Ver su expresión y reacción de alguna manera despertó a Gavriel de su ardiente deseo y despeinó su cabello para calmarse y concentrarse en la situación. —¿Increíble, verdad? Parece que esta agua realmente tiene algún tipo de magia curativa o algo así —en aquel entonces, cuando encontré este lugar, sentía que estaba casi muerto debido a todas las peleas y hambre, pero cuando me caí accidentalmente en esta agua, por alguna razón, mi cuerpo recuperó fuerzas.
—¿En serio? ¡Eso es increíble! —Evie giró, disfrutando y sintiendo el agua a su gusto—. ¡Creo que esto es magia, Gav! —exclamó con voz un poco más fuerte mientras se alejaba de él, lanzándole una sonrisa que le robaba el aliento.
Sus manos rozaban el agua centelleante. Parecía una ninfa del agua disfrutando de su baño, jugueteando alegremente en las aguas cristalinas del lago. Realmente era un espectáculo digno de verse. Tal vista para los ojos doloridos. Había olvidado por completo que sus hermosos pechos estaban completamente expuestos para el placer de alguien en particular.
Gavriel simplemente se quedó allí mirándola, pero cuando Evie parecía haberlo olvidado también, Gavriel atrapó su labio inferior entre sus dientes. ¿Cómo podía olvidarse de él tanto tiempo? ¿Le ganó el agua? ¡Simplemente no podía creerlo! ¿Perdió ante el agua? Aunque el agua era hermosa, estaba indignado de que su esposa realmente pudiera perderse por algo inanimado.
Después de aparentemente reflexionar sobre algo, Gavriel entrecerró los ojos y luego sonrió perversamente.
—Evie —él llamó y Evie se volvió hacia él. Sin embargo, Gavriel ya no estaba parado en su lugar anterior. Evie parpadeó y miró a su alrededor, tratando de ver dónde estaba.
—Gavriel —llamó, mirando a su alrededor otra vez—. Deja de esconderte, ¿dónde estás?
Miró el agua y cuando no pudo ver ningún movimiento en absoluto, Evie comenzó a sentirse un poco alarmada.
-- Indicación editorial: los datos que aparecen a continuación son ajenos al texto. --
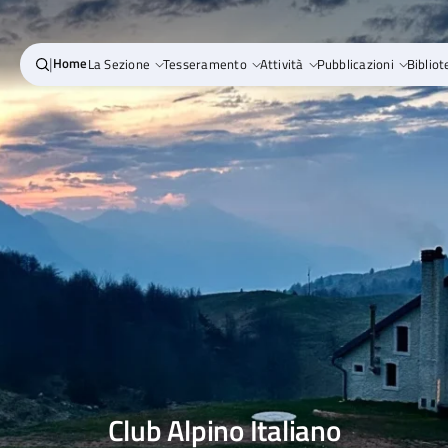
|
Home
La Sezione
Tesseramento
Attività
Pubblicazioni
Bibliot
Club Alpino Italiano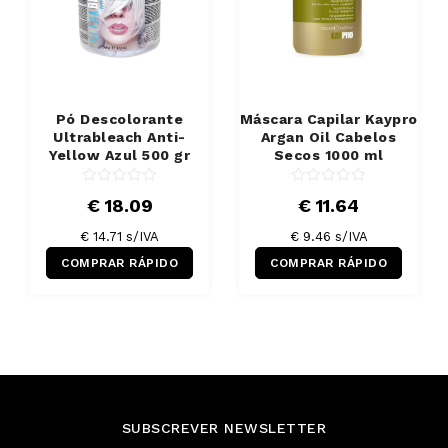
Pó Descolorante
Máscara Capilar Kaypro
Ultrableach Anti-
Argan Oil Cabelos
Yellow Azul 500 gr
Secos 1000 ml
€ 18.09
€ 11.64
€ 14.71 s/IVA
€ 9.46 s/IVA
COMPRAR RÁPIDO
COMPRAR RÁPIDO
SUBSCREVER NEWSLETTER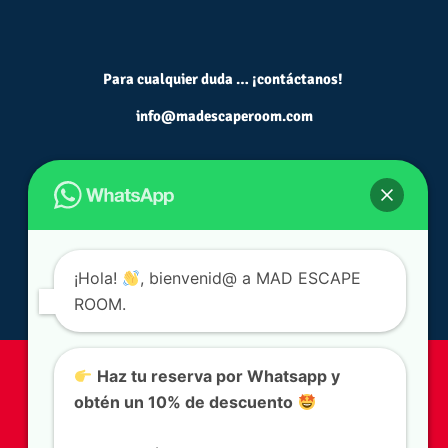
Para cualquier duda … ¡contáctanos!
info@madescaperoom.com
¡Hola!
, bienvenid@ a MAD ESCAPE
ROOM.
Condiciones legales
|
Escapes Rooms Madrid
|
Actividades
Haz tu reserva por Whatsapp y
de Teambuilding Madrid
|
Escapes Games Madrid
|
Juegos
obtén un 10% de descuento
de Escape en Madrid
|
Escapismo Madrid
|
Salas de
Escapismo Madrid
|
Juegos de escape hasta 50 personas
|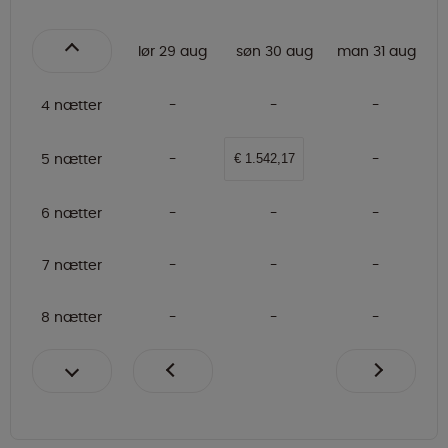
lør 29 aug
søn 30 aug
man 31 aug
4 nætter
5 nætter
€ 1.542,17
6 nætter
7 nætter
8 nætter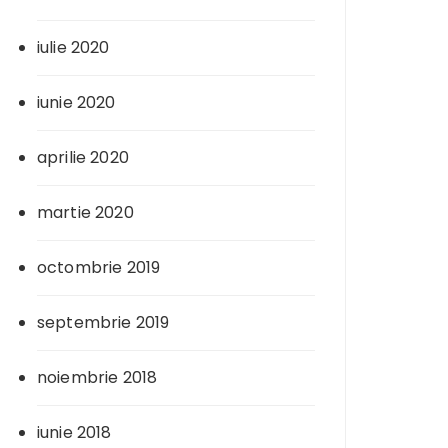
iulie 2020
iunie 2020
aprilie 2020
martie 2020
octombrie 2019
septembrie 2019
noiembrie 2018
iunie 2018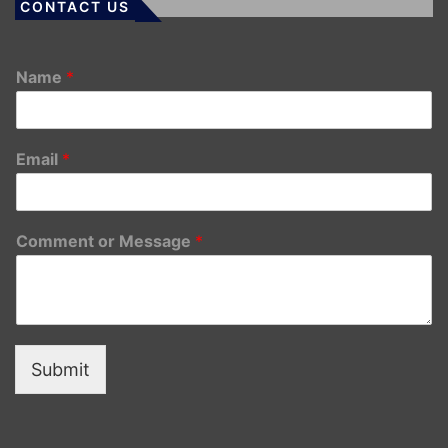
CONTACT US
Name
*
Email
*
Comment or Message
*
Submit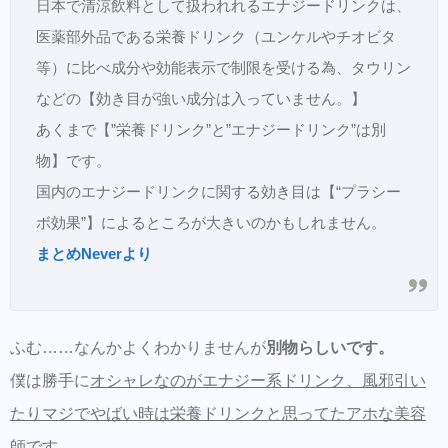
日本で清涼飲料として扱われれるエナジードリンクは、
医薬部外品である栄養ドリンク（ユンケルやチオビタ
等）に比べ成分や効能表示で制限を受ける為、タウリン
などの【効き目が強い成分は入っていません。】
あくまで【”栄養ドリンク”と”エナジードリンク”は別
物】です。
国内のエナジードリンクに関する効き目は【“プラシー
ボ効果”】によるところが大きいのかもしれません。
まとめNeverより
ふむ……なんかよくわかりませんが
別物らしいです。
僕は勝手に
オシャレなのがエナジー系ドリンク、風邪引い
たりマジでやばい時は栄養ドリンクと思ってたアホな美容
師です。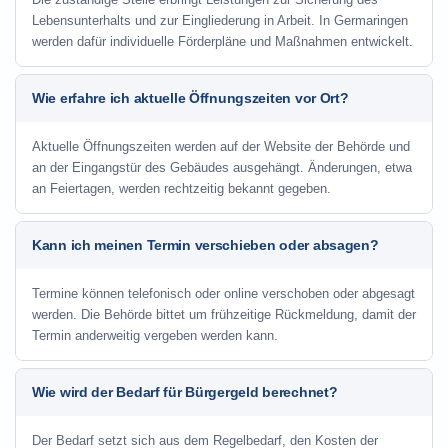
Lebensunterhalts und zur Eingliederung in Arbeit. In Germaringen
werden dafür individuelle Förderpläne und Maßnahmen entwickelt.
Wie erfahre ich aktuelle Öffnungszeiten vor Ort?
Aktuelle Öffnungszeiten werden auf der Website der Behörde und
an der Eingangstür des Gebäudes ausgehängt. Änderungen, etwa
an Feiertagen, werden rechtzeitig bekannt gegeben.
Kann ich meinen Termin verschieben oder absagen?
Termine können telefonisch oder online verschoben oder abgesagt
werden. Die Behörde bittet um frühzeitige Rückmeldung, damit der
Termin anderweitig vergeben werden kann.
Wie wird der Bedarf für Bürgergeld berechnet?
Der Bedarf setzt sich aus dem Regelbedarf, den Kosten der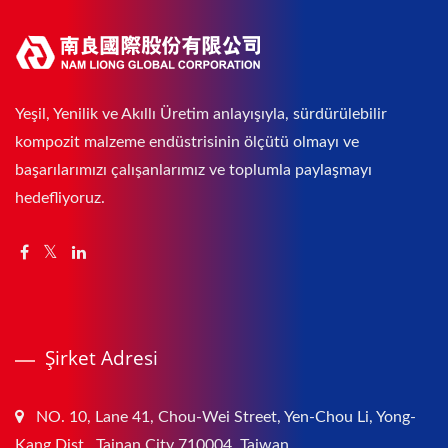
Yeşil, Yenilik ve Akıllı Üretim anlayışıyla, sürdürülebilir
kompozit malzeme endüstrisinin ölçütü olmayı ve
başarılarımızı çalışanlarımız ve toplumla paylaşmayı
hedefliyoruz.
Şirket Adresi
NO. 10, Lane 41, Chou-Wei Street, Yen-Chou Li, Yong-
Kang Dist., Tainan City 710004, Taiwan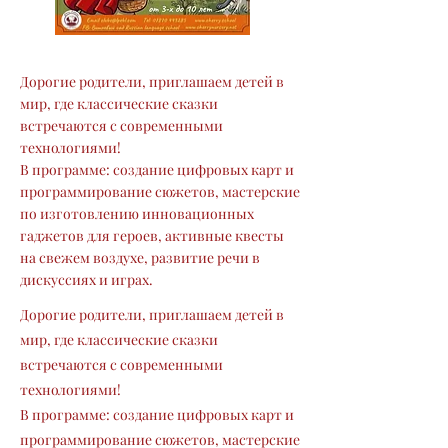
Дорогие родители, приглашаем детей в
мир, где классические сказки
встречаются с современными
технологиями!
В программе: создание цифровых карт и
программирование сюжетов, мастерские
по изготовлению инновационных
гаджетов для героев, активные квесты
на свежем воздухе, развитие речи в
дискуссиях и играх.
Дорогие родители, приглашаем детей в
мир, где классические сказки
встречаются с современными
технологиями!
В программе: создание цифровых карт и
программирование сюжетов, мастерские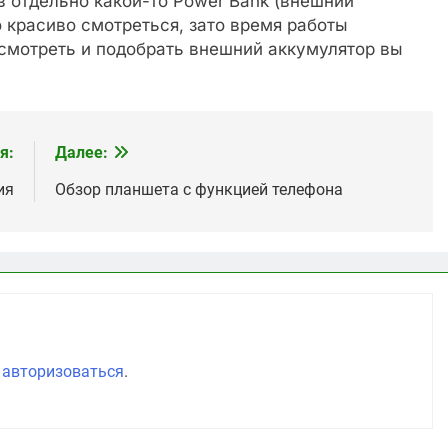
 отдельно какой-то Power Bank (внешний
о красиво смотреться, зато время работы
осмотреть и подобрать внешний аккумулятор вы
я:
Далее:
ия
Обзор планшета с функцией телефона
о
авторизоваться
.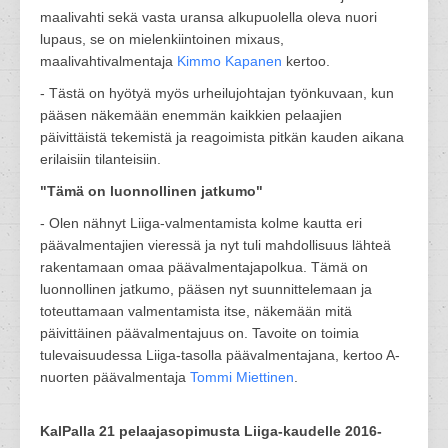
maalivahti sekä vasta uransa alkupuolella oleva nuori
lupaus, se on mielenkiintoinen mixaus,
maalivahtivalmentaja
Kimmo Kapanen
kertoo.
- Tästä on hyötyä myös urheilujohtajan työnkuvaan, kun
pääsen näkemään enemmän kaikkien pelaajien
päivittäistä tekemistä ja reagoimista pitkän kauden aikana
erilaisiin tilanteisiin.
"Tämä on luonnollinen jatkumo"
- Olen nähnyt Liiga-valmentamista kolme kautta eri
päävalmentajien vieressä ja nyt tuli mahdollisuus lähteä
rakentamaan omaa päävalmentajapolkua. Tämä on
luonnollinen jatkumo, pääsen nyt suunnittelemaan ja
toteuttamaan valmentamista itse, näkemään mitä
päivittäinen päävalmentajuus on. Tavoite on toimia
tulevaisuudessa Liiga-tasolla päävalmentajana, kertoo A-
nuorten päävalmentaja
Tommi Miettinen
.
KalPalla 21 pelaajasopimusta Liiga-kaudelle 2016-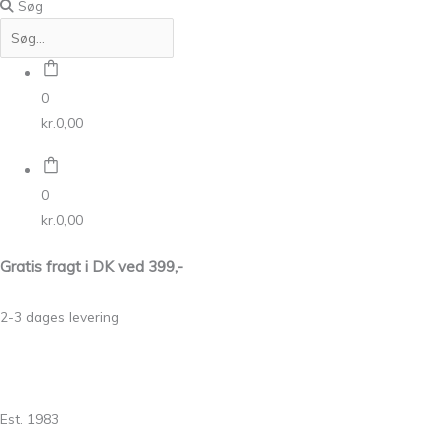
Søg
0
kr.
0,00
0
kr.
0,00
Gratis fragt i DK ved 399,-
2-3 dages levering
Est. 1983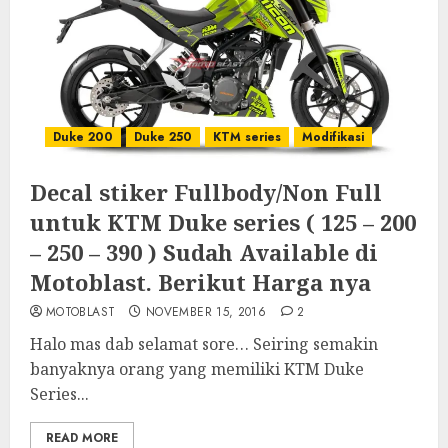
Duke 200
Duke 250
KTM series
Modifikasi
Decal stiker Fullbody/Non Full
untuk KTM Duke series ( 125 – 200
– 250 – 390 ) Sudah Available di
Motoblast. Berikut Harga nya
MOTOBLAST
NOVEMBER 15, 2016
2
Halo mas dab selamat sore… Seiring semakin
banyaknya orang yang memiliki KTM Duke
Series...
READ MORE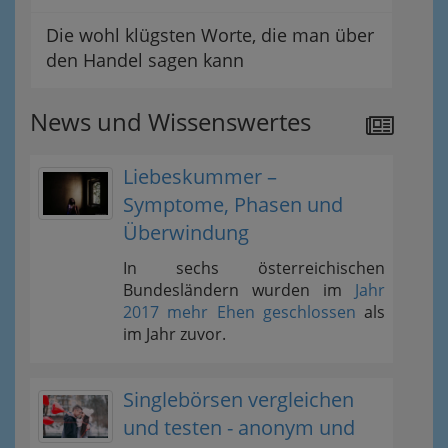
Die wohl klügsten Worte, die man über
den Handel sagen kann
News und Wissenswertes
Liebeskummer –
Symptome, Phasen und
Überwindung
In sechs österreichischen
Bundesländern wurden im
Jahr
2017 mehr Ehen geschlossen
als
im Jahr zuvor.
Singlebörsen vergleichen
und testen - anonym und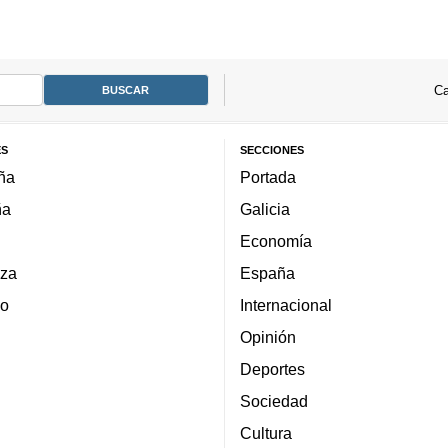
Ca
ES
SECCIONES
ña
Portada
ña
Galicia
Economía
za
España
lo
Internacional
Opinión
Deportes
Sociedad
Cultura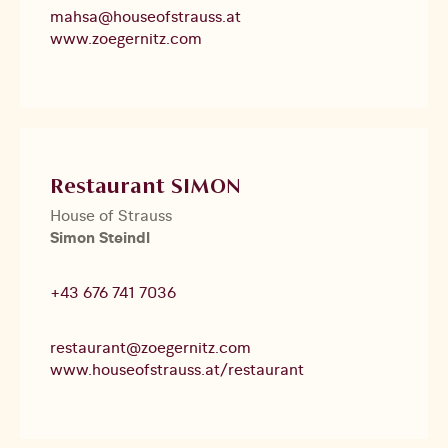
mahsa@houseofstrauss.at
www.zoegernitz.com
Restaurant SIMON
House of Strauss
Simon Steindl
+43 676 741 7036
restaurant@zoegernitz.com
www.houseofstrauss.at/restaurant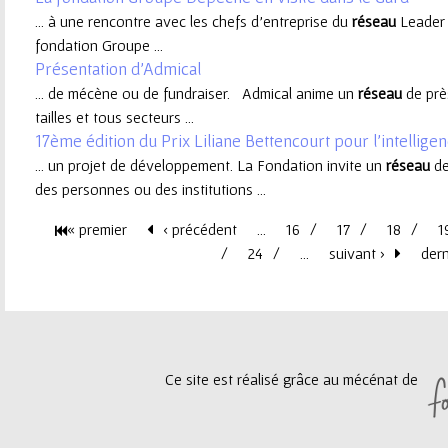
... à une rencontre avec les chefs d’entreprise du
réseau
Leader A
e
fondation Groupe ...
Présentation d'Admical
u
... de mécène ou de fundraiser. Admical anime un
réseau
de prè
tailles et tous secteurs ...
r
17ème édition du Prix Liliane Bettencourt pour l’intellige
... un projet de développement. La Fondation invite un
réseau
de
des personnes ou des institutions ...
« premier
‹ précédent
…
16
17
18
1
P
24
…
suivant ›
dern
a
g
Ce site est réalisé grâce au mécénat de
e
s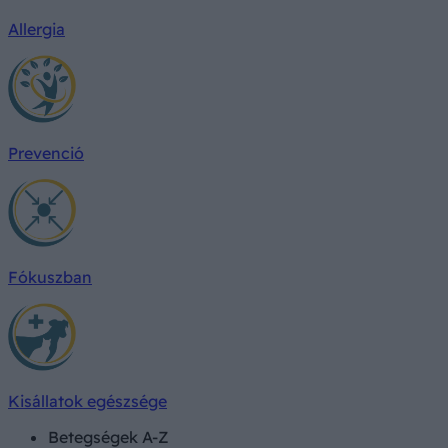
Allergia
Prevenció
Fókuszban
Kisállatok egészsége
Betegségek A-Z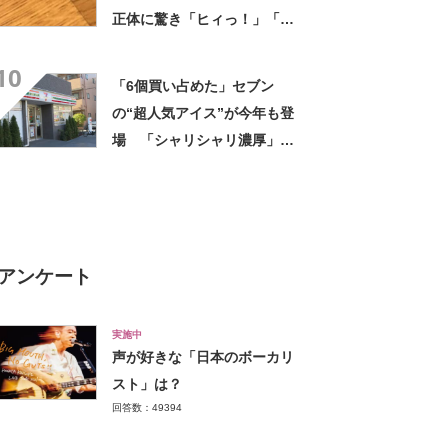
正体に驚き「ヒィっ！」「心
臓に悪いよね、、、」
10
「6個買い占めた」セブン
の“超人気アイス”が今年も登
場 「シャリシャリ濃厚」
「ちょーーーうまい」「箱で
欲しいよこれ」「喫茶店で出
てきてもおかしくない」
アンケート
実施中
声が好きな「日本のボーカリ
スト」は？
回答数：49394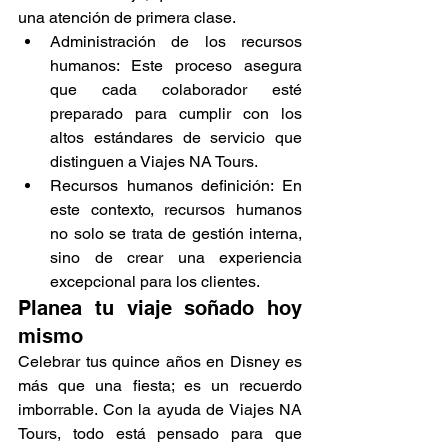
una atención de primera clase.
Administración de los recursos 
humanos: Este proceso asegura 
que cada colaborador esté 
preparado para cumplir con los 
altos estándares de servicio que 
distinguen a Viajes NA Tours.
Recursos humanos definición: En 
este contexto, recursos humanos 
no solo se trata de gestión interna, 
sino de crear una experiencia 
excepcional para los clientes.
Planea tu viaje soñado hoy 
mismo
Celebrar tus quince años en Disney es 
más que una fiesta; es un recuerdo 
imborrable. Con la ayuda de Viajes NA 
Tours, todo está pensado para que 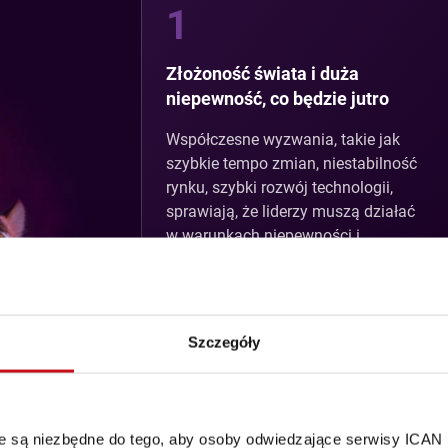
1
Złożoność świata i duża
niepewność, co będzie jutro
Współczesne wyzwania, takie jak
szybkie tempo zmian, niestabilność
rynku, szybki rozwój technologii,
sprawiają, że liderzy muszą działać
w warunkach niepewności i
nierzadko podejmować decyzje nie
mając wszystkich informacji.
Szczegóły
3
Zarządzanie sobą i zespołem w
óre są niezbędne do tego, aby osoby odwiedzające serwisy ICAN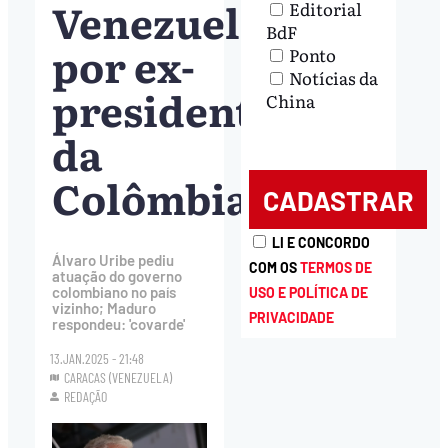
Venezuela
Editorial
BdF
por ex-
Ponto
Notícias da
presidente
China
da
Colômbia
LI E CONCORDO
Álvaro Uribe pediu
COM OS
TERMOS DE
atuação do governo
colombiano no país
USO E POLÍTICA DE
vizinho; Maduro
PRIVACIDADE
respondeu: 'covarde'
13.JAN.2025 - 21:48
CARACAS (VENEZUELA)
REDAÇÃO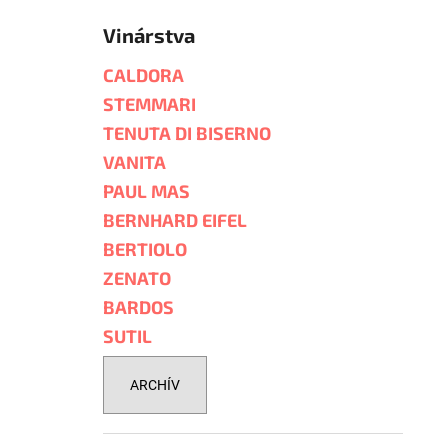
Vinárstva
CALDORA
STEMMARI
TENUTA DI BISERNO
VANITA
PAUL MAS
BERNHARD EIFEL
BERTIOLO
ZENATO
BARDOS
SUTIL
ARCHÍV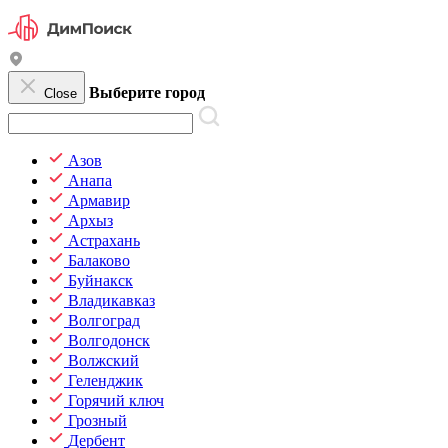
Выберите город
Close
Азов
Анапа
Армавир
Архыз
Астрахань
Балаково
Буйнакск
Владикавказ
Волгоград
Волгодонск
Волжский
Геленджик
Горячий ключ
Грозный
Дербент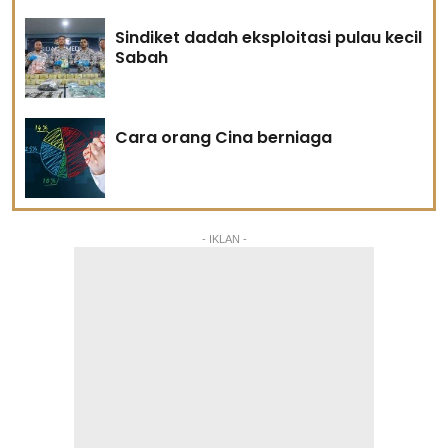
Sindiket dadah eksploitasi pulau kecil
Sabah
Cara orang Cina berniaga
- IKLAN -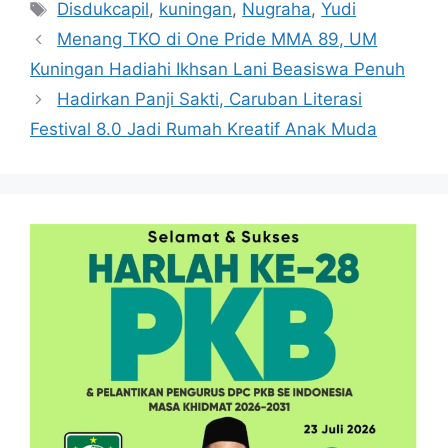
Tag
Disdukcapil
,
kuningan
,
Nugraha
,
Yudi
Menang TKO di One Pride MMA 89, UM
Kuningan Hadiahi Ikhsan Lani Beasiswa Penuh
Hadirkan Panji Sakti, Caruban Literasi
Festival 8.0 Jadi Rumah Kreatif Anak Muda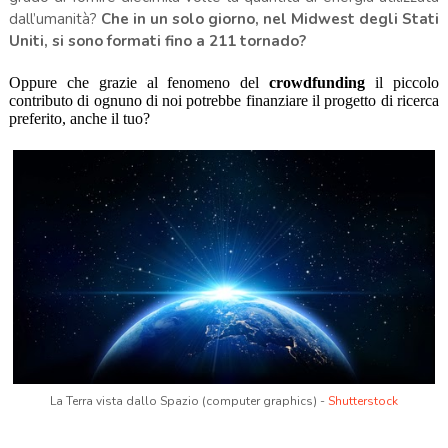
dall’umanità?
Che in un solo giorno, nel Midwest degli Stati
Uniti, si sono formati fino a 211 tornado?
Oppure che grazie al fenomeno del
crowdfunding
il piccolo
contributo di ognuno di noi potrebbe finanziare il progetto di ricerca
preferito, anche il tuo?
La Terra vista dallo Spazio (computer graphics) -
Shutterstock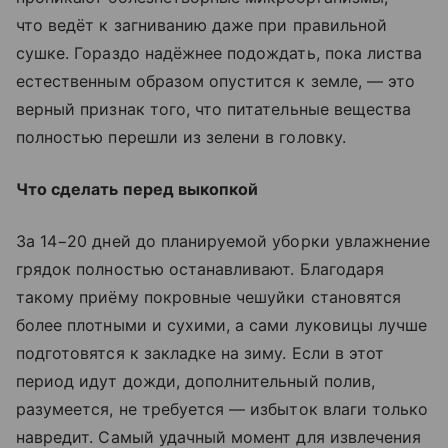
что ведёт к загниванию даже при правильной
сушке. Гораздо надёжнее подождать, пока листва
естественным образом опустится к земле, — это
верный признак того, что питательные вещества
полностью перешли из зелени в головку.
Что сделать перед выкопкой
За 14−20 дней до планируемой уборки увлажнение
грядок полностью останавливают. Благодаря
такому приёму покровные чешуйки становятся
более плотными и сухими, а сами луковицы лучше
подготовятся к закладке на зиму. Если в этот
период идут дожди, дополнительный полив,
разумеется, не требуется — избыток влаги только
навредит. Самый удачный момент для извлечения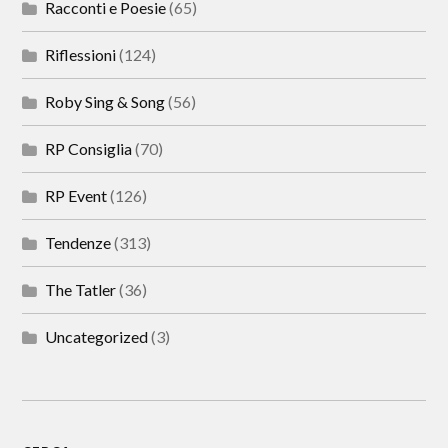
Racconti e Poesie
(65)
Riflessioni
(124)
Roby Sing & Song
(56)
RP Consiglia
(70)
RP Event
(126)
Tendenze
(313)
The Tatler
(36)
Uncategorized
(3)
—Gavriel —su voz se volvió aún más fuerte. Cuando nadie salió, Evie comenzó a preocuparse de verdad. Sabía que su esposo era fuerte, pero ¿qué pasaría si este lago mágico le hiciera algo?
La preocupación ahora se apoderó de su corazón mientras se dirigía hacia donde vio a Gavriel por última vez antes de desaparecer.
—¡Gav! ¿Dónde estás? Deja esto, estoy… ¡Gavriel!
De repente, Gavriel apareció justo frente a ella, sonriendo.
—T-tú… —Evie lo empujó contra su pecho, aunque su enojo se apagó rápidamente cuando soltó una risa profunda, rica y hermosa—. Y ella no pudo evitar soltar otras emociones y reírse junto a él.